La médiation suisse a permis la publication de deux protocoles qui prévoient l’ouverture de la frontière commune et la création d’une commission historique qui se penchera sur la question controversée du génocide arménien.

« C’est un grand succès pour la diplomatie helvétique » : Daniel Warner, directeur du Centre pour la gouvernance internationale à l’Institut de hautes études internationales et du développement (IHEID), salue l’accord entre l’Arménie et la Turquie, conclu lundi grâce à la médiation suisse, visant à normaliser les relations entre les deux pays. L’Union européenne, les Etats-Unis, la France et la Grèce se sont félicités de ce « pas positif » qui « contribue à la paix et à la stabilité dans le Sud-Caucase », selon les mots de la commissaire européenne aux Affaires extérieures, Benita Ferrero-Waldner.
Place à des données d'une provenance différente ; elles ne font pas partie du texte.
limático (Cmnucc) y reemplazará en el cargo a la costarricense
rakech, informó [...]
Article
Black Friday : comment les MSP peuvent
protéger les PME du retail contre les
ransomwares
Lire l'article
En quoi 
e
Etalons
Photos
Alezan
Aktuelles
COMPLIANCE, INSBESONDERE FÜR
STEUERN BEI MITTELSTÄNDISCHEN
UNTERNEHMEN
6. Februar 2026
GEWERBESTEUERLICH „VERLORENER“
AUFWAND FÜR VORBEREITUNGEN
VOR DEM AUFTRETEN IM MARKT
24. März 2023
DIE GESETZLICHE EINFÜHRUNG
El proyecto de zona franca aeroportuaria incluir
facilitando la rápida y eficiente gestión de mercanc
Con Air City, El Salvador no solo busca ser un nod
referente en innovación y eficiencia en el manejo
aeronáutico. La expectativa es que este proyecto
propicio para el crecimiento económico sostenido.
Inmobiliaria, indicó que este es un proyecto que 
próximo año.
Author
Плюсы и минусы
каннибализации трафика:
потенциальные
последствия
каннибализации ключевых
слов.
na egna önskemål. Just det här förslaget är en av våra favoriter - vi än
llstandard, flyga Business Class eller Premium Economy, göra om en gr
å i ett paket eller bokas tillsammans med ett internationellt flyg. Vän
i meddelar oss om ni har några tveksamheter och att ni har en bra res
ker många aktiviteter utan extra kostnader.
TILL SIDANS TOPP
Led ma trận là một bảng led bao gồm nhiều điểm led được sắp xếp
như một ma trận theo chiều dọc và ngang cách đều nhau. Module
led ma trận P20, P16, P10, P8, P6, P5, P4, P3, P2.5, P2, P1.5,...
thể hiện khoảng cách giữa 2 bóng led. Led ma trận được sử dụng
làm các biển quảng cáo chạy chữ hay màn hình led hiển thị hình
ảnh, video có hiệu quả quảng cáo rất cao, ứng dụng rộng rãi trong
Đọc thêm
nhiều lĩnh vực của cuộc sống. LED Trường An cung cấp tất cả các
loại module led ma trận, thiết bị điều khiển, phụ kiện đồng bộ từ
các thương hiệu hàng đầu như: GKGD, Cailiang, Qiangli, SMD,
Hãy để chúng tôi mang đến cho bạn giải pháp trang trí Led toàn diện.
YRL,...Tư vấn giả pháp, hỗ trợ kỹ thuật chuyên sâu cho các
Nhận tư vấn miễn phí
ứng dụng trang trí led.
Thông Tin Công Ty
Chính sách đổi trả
L’accord tient en deux protocoles que chaque partie soumettra à des consultations politiques pendant six semaines. Si tout se passe bien, ils seront ensuite signés et soumis aux parlements respectifs.

Par ces textes, l’Arménie et la Turquie s’engagent à établir des relations diplomatiques, à reconnaître la frontière existante et à l’ouvrir « dans un délai de deux mois » après l’entrée en force de l’accord. Celle-ci avait été fermée en 1993 par la Turquie, qui soutenait l’Azerbaïdjan dans son conflit avec l’Arménie à propos de l’enclave du Nagorny-Karabakh, peuplée d’Arméniens mais située en territoire azéri.
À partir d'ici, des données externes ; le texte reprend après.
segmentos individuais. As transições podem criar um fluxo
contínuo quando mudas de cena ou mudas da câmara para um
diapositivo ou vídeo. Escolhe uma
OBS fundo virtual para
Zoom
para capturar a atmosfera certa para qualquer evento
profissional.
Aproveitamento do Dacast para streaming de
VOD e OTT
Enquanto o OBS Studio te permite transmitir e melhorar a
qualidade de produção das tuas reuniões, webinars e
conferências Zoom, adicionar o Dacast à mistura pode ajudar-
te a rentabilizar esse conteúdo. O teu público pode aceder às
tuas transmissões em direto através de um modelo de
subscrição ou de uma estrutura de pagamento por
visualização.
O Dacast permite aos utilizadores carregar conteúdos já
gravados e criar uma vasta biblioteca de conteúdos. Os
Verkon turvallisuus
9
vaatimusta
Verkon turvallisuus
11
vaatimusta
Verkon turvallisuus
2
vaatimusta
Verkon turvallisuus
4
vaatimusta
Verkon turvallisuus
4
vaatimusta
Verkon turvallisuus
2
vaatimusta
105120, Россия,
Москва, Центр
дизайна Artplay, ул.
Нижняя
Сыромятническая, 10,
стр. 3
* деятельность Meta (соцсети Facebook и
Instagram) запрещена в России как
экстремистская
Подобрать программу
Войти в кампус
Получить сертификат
Le second protocole contient un paragraphe particulièrement alambiqué sur la question hautement sensible du génocide arménien de 1915-1916, que les Turcs n’ont jamais reconnu. Selon le texte, une commission « lancera un dialogue historique dans le but de restaurer la confiance mutuelle entre les deux nations, incluant un examen scientifique impartial des archives et documents historiques pour définir les problèmes existants et fournir des recommandations ».
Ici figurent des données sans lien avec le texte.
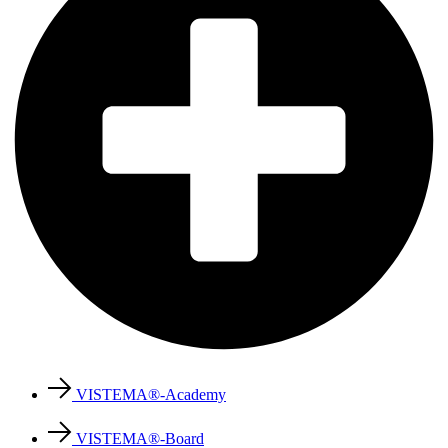
VISTEMA®-Academy
VISTEMA®-Board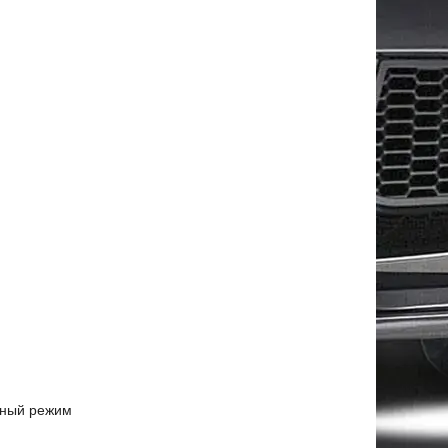
урный режим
Le choix des mots, pesés au milligramme, souligne bien les obstacles qui se dressent encore sur la voie de la concrétisation de l’accord. Le conseiller national vert Ueli Leuenberger, membre du groupe parlementaire Suisse-Arménie, craint que la diaspora arménienne ressente « comme un nouveau coup de poing » un texte qui l’implique indirectement par l’usage non anodin du mot « nation », et qui semble présenter le génocide comme une hypothèse restant à démontrer.

Côté turc, des réactions de la droite nationaliste ne sont pas à exclure, même si une pétition demandant une attitude plus ouverte face au passé du pays a récolté quelque 40000 signatures sur Internet en début d’année.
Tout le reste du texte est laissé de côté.